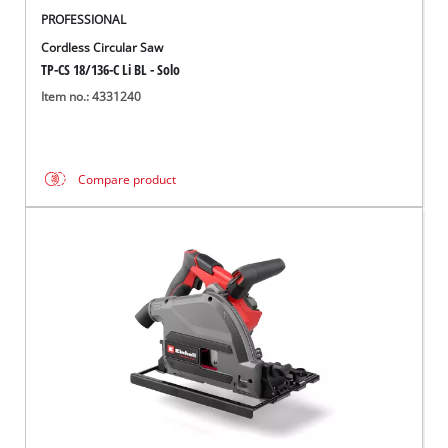
PROFESSIONAL
Cordless Circular Saw
TP-CS 18/136-C Li BL - Solo
Item no.: 4331240
Compare product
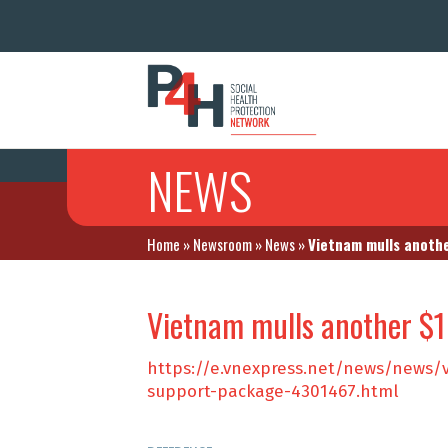
NEWS
Home
»
Newsroom
»
News
»
Vietnam mulls anothe
Vietnam mulls another $1
https://e.vnexpress.net/news/news/
support-package-4301467.html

▸ Problem to work on: Across all the lines of the data, count those that include the word "mulls" and reply with that number only.

▸ Task solution: 2